** Task brief **
For the listing below, show each line that includes the string "dropdown".

** Data shown **
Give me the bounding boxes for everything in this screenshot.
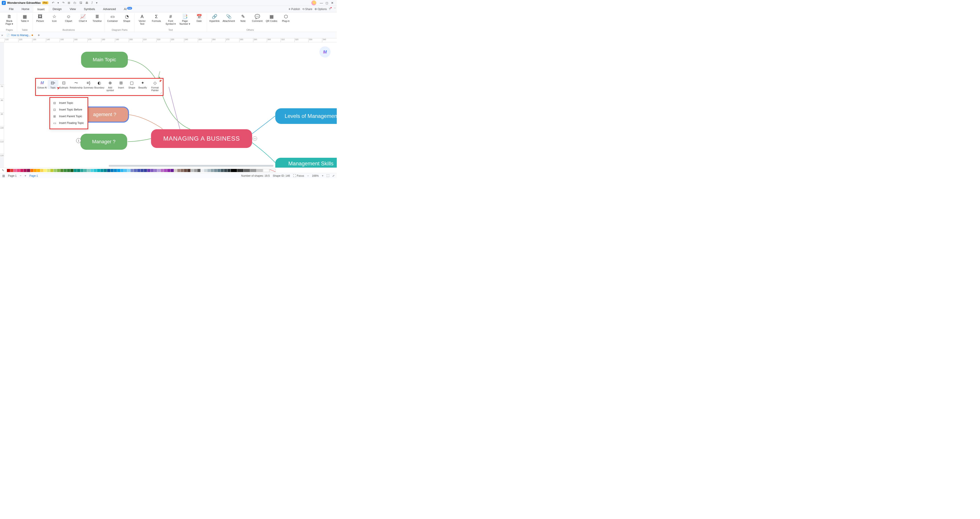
color-swatch[interactable] (20, 169, 23, 172)
collapse-children-button[interactable]: — (253, 136, 257, 141)
ft-subtopic-button[interactable]: ⊡Subtopic (58, 80, 69, 89)
ribbon-blank-page--button[interactable]: 🗎Blank Page ▾ (3, 13, 15, 25)
toolbar-pin-button[interactable]: 📌 (159, 80, 162, 83)
color-swatch[interactable] (37, 169, 40, 172)
color-swatch[interactable] (127, 169, 130, 172)
toolbar-expand-button[interactable]: ⤢ (160, 92, 162, 94)
ribbon-icon-button[interactable]: ☆Icon (49, 13, 60, 22)
ribbon-formula-button[interactable]: ΣFormula (151, 13, 162, 22)
menu-ai[interactable]: AIhot (120, 6, 136, 12)
ft-beautify-button[interactable]: ✦Beautify (137, 80, 148, 89)
color-swatch[interactable] (243, 169, 250, 172)
redo-button[interactable]: ↷ (62, 1, 65, 5)
color-swatch[interactable] (80, 169, 84, 172)
color-swatch[interactable] (164, 169, 167, 172)
save-button[interactable]: 🖫 (79, 1, 82, 5)
ribbon-timeline-button[interactable]: ≣Timeline (91, 13, 103, 22)
color-swatch[interactable] (221, 169, 224, 172)
zoom-in-button[interactable]: + (322, 174, 323, 177)
color-swatch[interactable] (161, 169, 164, 172)
print-button[interactable]: 🖶 (85, 1, 88, 5)
color-swatch[interactable] (237, 169, 243, 172)
page-next-button[interactable]: + (24, 174, 26, 177)
node-central[interactable]: MANAGING A BUSINESS (151, 129, 252, 148)
maximize-button[interactable]: ◻ (326, 1, 328, 5)
minimize-button[interactable]: — (320, 1, 323, 5)
color-swatch[interactable] (33, 169, 37, 172)
color-swatch[interactable] (184, 169, 187, 172)
undo-button[interactable]: ↶ (52, 1, 54, 5)
color-swatch[interactable] (30, 169, 33, 172)
color-swatch[interactable] (187, 169, 191, 172)
color-swatch[interactable] (77, 169, 80, 172)
color-swatch[interactable] (194, 169, 197, 172)
color-swatch[interactable] (170, 169, 174, 172)
node-levels[interactable]: Levels of Managemen (275, 108, 337, 124)
color-swatch[interactable] (211, 169, 214, 172)
ft-add-symbol-button[interactable]: ⊕Add symbol (105, 80, 116, 92)
ai-assistant-button[interactable]: M (320, 46, 331, 57)
color-swatch[interactable] (47, 169, 50, 172)
ft-insert-button[interactable]: ⊞Insert (116, 80, 127, 89)
color-swatch[interactable] (204, 169, 207, 172)
color-swatch[interactable] (110, 169, 114, 172)
color-swatch[interactable] (256, 169, 263, 172)
color-swatch[interactable] (200, 169, 204, 172)
color-swatch[interactable] (27, 169, 30, 172)
ft-topic-button[interactable]: ⊟ ▾Topic (48, 80, 59, 89)
page-layout-icon[interactable]: ▥ (2, 174, 5, 177)
color-swatch[interactable] (74, 169, 77, 172)
export-button[interactable]: ⤴ (91, 1, 93, 5)
fullscreen-button[interactable]: ⤢ (332, 174, 334, 177)
ribbon-note-button[interactable]: ✎Note (237, 13, 249, 22)
color-swatch[interactable] (224, 169, 227, 172)
ribbon-attachment-button[interactable]: 📎Attachment (223, 13, 234, 22)
color-swatch[interactable] (263, 169, 269, 172)
help-button[interactable]: ? (329, 8, 332, 11)
color-swatch[interactable] (151, 169, 154, 172)
page-prev-button[interactable]: − (20, 174, 22, 177)
ribbon-qr-codes-button[interactable]: ▦QR Codes (266, 13, 277, 22)
color-swatch[interactable] (207, 169, 210, 172)
color-swatch[interactable] (17, 169, 20, 172)
zoom-out-button[interactable]: − (307, 174, 309, 177)
color-swatch[interactable] (10, 169, 13, 172)
collapse-ribbon-button[interactable]: ˆ (334, 8, 336, 11)
color-swatch[interactable] (228, 169, 231, 172)
publish-button[interactable]: ✈ Publish (288, 8, 300, 11)
color-swatch[interactable] (57, 169, 60, 172)
ribbon-clipart-button[interactable]: ☺Clipart (63, 13, 75, 22)
add-tab-button[interactable]: + (38, 33, 40, 37)
options-button[interactable]: ⚙ Options (315, 8, 327, 11)
close-button[interactable]: ✕ (331, 1, 334, 5)
color-swatch[interactable] (104, 169, 107, 172)
menu-insert[interactable]: Insert (33, 6, 49, 12)
color-swatch[interactable] (124, 169, 127, 172)
color-swatch[interactable] (250, 169, 256, 172)
color-swatch[interactable] (97, 169, 100, 172)
ft-relationship-button[interactable]: ⤳Relationship (69, 80, 83, 89)
menu-view[interactable]: View (66, 6, 80, 12)
color-swatch[interactable] (197, 169, 200, 172)
ft-shape-button[interactable]: ▢Shape (127, 80, 137, 89)
color-swatch[interactable] (94, 169, 97, 172)
color-swatch[interactable] (40, 169, 43, 172)
color-swatch[interactable] (24, 169, 27, 172)
color-swatch[interactable] (167, 169, 170, 172)
dd-insert-topic-before[interactable]: ⊡Insert Topic Before (50, 106, 88, 113)
open-button[interactable]: 🗀 (73, 1, 76, 5)
color-swatch[interactable] (217, 169, 221, 172)
color-swatch[interactable] (214, 169, 217, 172)
canvas[interactable]: Main Topic agement ? Manager ? 1 MANAGIN… (4, 42, 337, 167)
color-swatch[interactable] (147, 169, 150, 172)
color-swatch[interactable] (7, 169, 10, 172)
color-swatch[interactable] (107, 169, 110, 172)
node-skills[interactable]: Management Skills (275, 158, 337, 167)
color-swatch[interactable] (100, 169, 103, 172)
ribbon-container-button[interactable]: ▭Container (107, 13, 118, 22)
node-main-topic[interactable]: Main Topic (81, 52, 128, 68)
menu-design[interactable]: Design (49, 6, 65, 12)
color-swatch[interactable] (181, 169, 184, 172)
color-swatch[interactable] (177, 169, 180, 172)
user-avatar[interactable] (311, 0, 316, 5)
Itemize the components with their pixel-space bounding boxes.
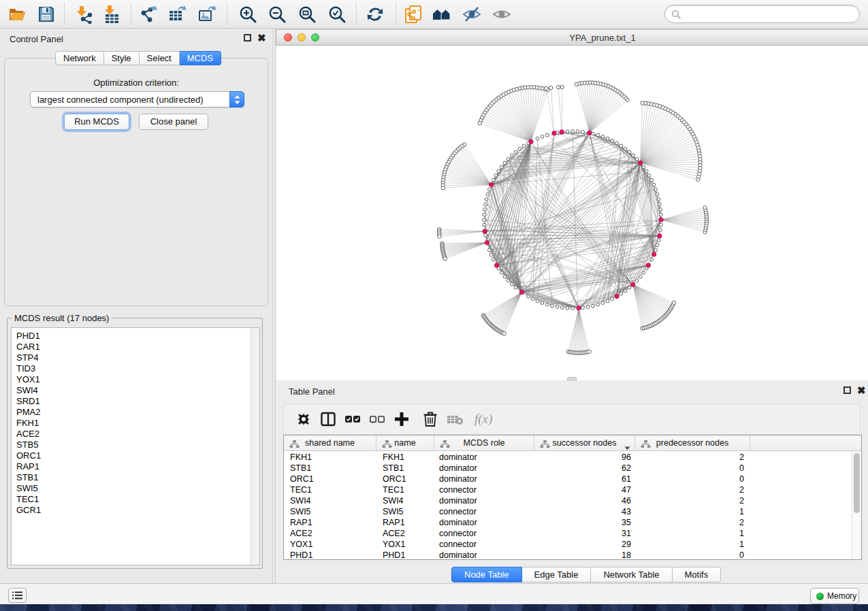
mcds-list-scrollbar[interactable] — [251, 328, 259, 565]
column-header-name[interactable]: name — [376, 435, 434, 451]
open-file-icon[interactable] — [7, 5, 27, 24]
function-builder-icon[interactable]: f(x) — [473, 410, 499, 428]
tab-mcds[interactable]: MCDS — [180, 51, 221, 65]
table-row[interactable]: ORC1 ORC1 dominator 61 0 — [284, 474, 861, 484]
optimization-criterion-label: Optimization criterion: — [0, 78, 272, 88]
node-table: shared namenameMCDS rolesuccessor nodesp… — [283, 435, 862, 560]
hide-selected-icon[interactable] — [462, 5, 481, 24]
run-mcds-button[interactable]: Run MCDS — [64, 114, 129, 130]
search-input[interactable] — [686, 6, 854, 22]
network-window-title: YPA_prune.txt_1 — [276, 33, 868, 43]
network-view-frame: YPA_prune.txt_1 — [276, 29, 868, 381]
mcds-result-item[interactable]: ACE2 — [16, 429, 41, 440]
control-panel-tabs: Network Style Select MCDS — [55, 51, 221, 65]
mcds-result-group: MCDS result (17 nodes) PHD1CAR1STP4TID3Y… — [7, 318, 263, 569]
memory-button[interactable]: Memory — [810, 588, 859, 604]
criterion-value: largest connected component (undirected) — [37, 95, 204, 105]
unselect-all-columns-icon[interactable] — [368, 410, 386, 428]
select-all-columns-icon[interactable] — [344, 410, 361, 428]
mcds-result-item[interactable]: YOX1 — [16, 374, 41, 385]
mcds-result-list[interactable]: PHD1CAR1STP4TID3YOX1SWI4SRD1PMA2FKH1ACE2… — [11, 327, 260, 565]
status-bar: Memory — [0, 583, 868, 604]
delete-columns-icon[interactable] — [421, 410, 439, 428]
table-row[interactable]: PHD1 PHD1 dominator 18 0 — [284, 550, 861, 561]
svg-text:f(x): f(x) — [475, 412, 492, 427]
network-window-titlebar[interactable]: YPA_prune.txt_1 — [276, 29, 868, 46]
float-table-panel-icon[interactable] — [843, 386, 851, 394]
import-table-icon[interactable] — [102, 5, 121, 24]
network-canvas[interactable] — [276, 46, 868, 380]
tab-style[interactable]: Style — [104, 51, 140, 65]
column-header-label: name — [376, 438, 434, 448]
table-row[interactable]: STB1 STB1 dominator 62 0 — [284, 463, 861, 474]
dropdown-arrows-icon — [229, 91, 244, 108]
mcds-result-item[interactable]: SRD1 — [16, 396, 41, 407]
task-history-button[interactable] — [8, 588, 27, 603]
mcds-result-item[interactable]: TEC1 — [16, 494, 41, 505]
mcds-result-item[interactable]: GCR1 — [16, 505, 41, 516]
tab-node-table[interactable]: Node Table — [451, 567, 522, 582]
table-options-icon[interactable] — [295, 410, 312, 428]
toolbar-separator — [131, 3, 131, 25]
zoom-in-icon[interactable] — [238, 5, 257, 24]
toolbar-separator — [64, 3, 65, 25]
control-panel: Control Panel ✖ Network Style Select MCD… — [0, 29, 272, 583]
table-row[interactable]: SWI5 SWI5 connector 43 1 — [284, 506, 861, 517]
table-scrollbar-thumb[interactable] — [854, 453, 860, 513]
search-icon — [671, 10, 681, 22]
export-table-icon[interactable] — [168, 5, 187, 24]
mcds-result-item[interactable]: PHD1 — [16, 331, 41, 342]
criterion-dropdown[interactable]: largest connected component (undirected) — [30, 91, 244, 108]
column-header-predecessor-nodes[interactable]: predecessor nodes — [635, 435, 750, 451]
mcds-result-item[interactable]: PMA2 — [16, 407, 41, 418]
table-header: shared namenameMCDS rolesuccessor nodesp… — [284, 435, 861, 451]
show-columns-icon[interactable] — [319, 410, 337, 428]
mcds-result-item[interactable]: SWI5 — [16, 483, 41, 494]
tab-select[interactable]: Select — [140, 51, 180, 65]
apply-layout-icon[interactable] — [366, 5, 385, 24]
mcds-result-item[interactable]: RAP1 — [16, 461, 41, 472]
mcds-result-item[interactable]: FKH1 — [16, 418, 41, 429]
show-hidden-icon[interactable] — [492, 5, 511, 24]
table-row[interactable]: ACE2 ACE2 connector 31 1 — [284, 528, 861, 539]
mcds-result-item[interactable]: TID3 — [16, 363, 41, 374]
save-session-icon[interactable] — [37, 5, 56, 24]
memory-label: Memory — [827, 591, 856, 601]
column-header-successor-nodes[interactable]: successor nodes — [534, 435, 635, 451]
create-column-icon[interactable] — [393, 410, 411, 428]
table-scrollbar[interactable] — [852, 451, 861, 559]
zoom-out-icon[interactable] — [268, 5, 287, 24]
column-header-MCDS-role[interactable]: MCDS role — [434, 435, 534, 451]
column-header-label: MCDS role — [434, 438, 534, 448]
mcds-result-item[interactable]: STB1 — [16, 472, 41, 483]
mcds-result-item[interactable]: ORC1 — [16, 450, 41, 461]
zoom-selected-icon[interactable] — [327, 5, 347, 24]
column-header-shared-name[interactable]: shared name — [284, 435, 376, 451]
mcds-result-item[interactable]: SWI4 — [16, 385, 41, 396]
mcds-result-item[interactable]: STB5 — [16, 440, 41, 450]
close-panel-icon[interactable]: ✖ — [257, 34, 266, 42]
first-neighbors-icon[interactable] — [404, 5, 423, 24]
tab-network[interactable]: Network — [55, 51, 104, 65]
tab-motifs[interactable]: Motifs — [673, 567, 722, 582]
export-network-icon[interactable] — [140, 5, 159, 24]
export-image-icon[interactable] — [198, 5, 217, 24]
table-row[interactable]: RAP1 RAP1 dominator 35 2 — [284, 517, 861, 528]
tab-edge-table[interactable]: Edge Table — [522, 567, 592, 582]
tab-network-table[interactable]: Network Table — [591, 567, 672, 582]
table-row[interactable]: FKH1 FKH1 dominator 96 2 — [284, 452, 861, 463]
table-row[interactable]: YOX1 YOX1 connector 29 1 — [284, 539, 861, 550]
zoom-fit-icon[interactable] — [298, 5, 317, 24]
float-panel-icon[interactable] — [244, 34, 251, 42]
column-header-label: predecessor nodes — [635, 438, 750, 448]
close-table-panel-icon[interactable]: ✖ — [857, 386, 866, 394]
toolbar-separator — [396, 3, 396, 25]
close-panel-button[interactable]: Close panel — [139, 114, 208, 130]
mcds-result-item[interactable]: CAR1 — [16, 342, 41, 352]
table-row[interactable]: SWI4 SWI4 dominator 46 2 — [284, 495, 861, 506]
table-row[interactable]: TEC1 TEC1 connector 47 2 — [284, 484, 861, 495]
show-all-icon[interactable] — [432, 5, 451, 24]
mcds-result-item[interactable]: STP4 — [16, 352, 41, 363]
import-network-icon[interactable] — [75, 5, 94, 24]
delete-table-icon[interactable] — [446, 410, 464, 428]
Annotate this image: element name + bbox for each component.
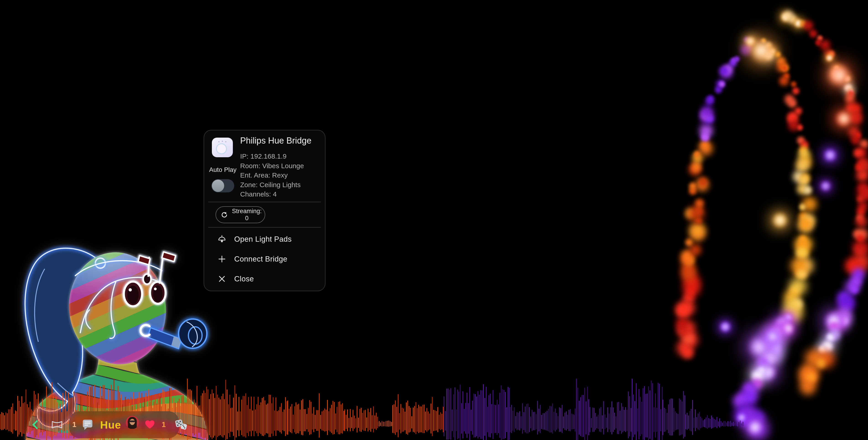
- bridge-info: IP: 192.168.1.9 Room: Vibes Lounge Ent. …: [240, 151, 304, 199]
- heart-icon: [145, 420, 155, 429]
- chat-icon: [82, 419, 93, 431]
- auto-play-toggle[interactable]: [211, 179, 234, 193]
- divider: [208, 227, 321, 228]
- plus-icon: [217, 255, 226, 264]
- randomize-button[interactable]: [174, 416, 188, 432]
- pendant-lamp-icon: [217, 235, 226, 244]
- menu-item-label: Connect Bridge: [234, 255, 287, 263]
- user-avatar-image: [126, 416, 139, 429]
- chevron-left-icon: [31, 419, 40, 430]
- menu-item-close[interactable]: Close: [213, 271, 318, 286]
- hue-bridge-icon: [212, 138, 233, 157]
- info-zone: Zone: Ceiling Lights: [240, 180, 304, 189]
- refresh-icon: [220, 211, 227, 218]
- menu-item-open-light-pads[interactable]: Open Light Pads: [213, 232, 318, 247]
- scene-count: 1: [70, 417, 79, 432]
- info-ip: IP: 192.168.1.9: [240, 151, 304, 161]
- close-icon: [217, 274, 226, 284]
- streaming-status-button[interactable]: Streaming: 0: [216, 206, 265, 223]
- info-room: Room: Vibes Lounge: [240, 161, 304, 171]
- back-button[interactable]: [30, 416, 40, 434]
- bridge-dialog: Philips Hue Bridge IP: 192.168.1.9 Room:…: [204, 130, 326, 291]
- panorama-icon: [51, 419, 63, 430]
- menu-item-label: Close: [234, 274, 254, 283]
- info-ent-area: Ent. Area: Rexy: [240, 171, 304, 180]
- app-title: Hue: [98, 415, 123, 435]
- auto-play-label: Auto Play: [204, 166, 242, 173]
- chat-button[interactable]: [82, 417, 93, 433]
- dice-icon: [174, 418, 188, 431]
- dialog-title: Philips Hue Bridge: [240, 135, 312, 146]
- toggle-knob: [212, 180, 224, 192]
- bottom-toolbar: 1 Hue: [0, 410, 228, 440]
- menu-item-label: Open Light Pads: [234, 235, 292, 243]
- like-button[interactable]: [144, 417, 156, 432]
- menu-item-connect-bridge[interactable]: Connect Bridge: [213, 252, 318, 267]
- avatar[interactable]: [126, 416, 139, 429]
- like-count: 1: [159, 417, 168, 432]
- streaming-label: Streaming: 0: [230, 208, 264, 222]
- info-channels: Channels: 4: [240, 189, 304, 199]
- divider: [208, 202, 321, 202]
- scenes-button[interactable]: [51, 417, 63, 432]
- hue-party-screen: 1 Hue: [0, 0, 868, 440]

** Written reply **
dropdown-arrows-icon — [229, 91, 244, 108]
criterion-dropdown[interactable]: largest connected component (undirected) — [30, 91, 244, 108]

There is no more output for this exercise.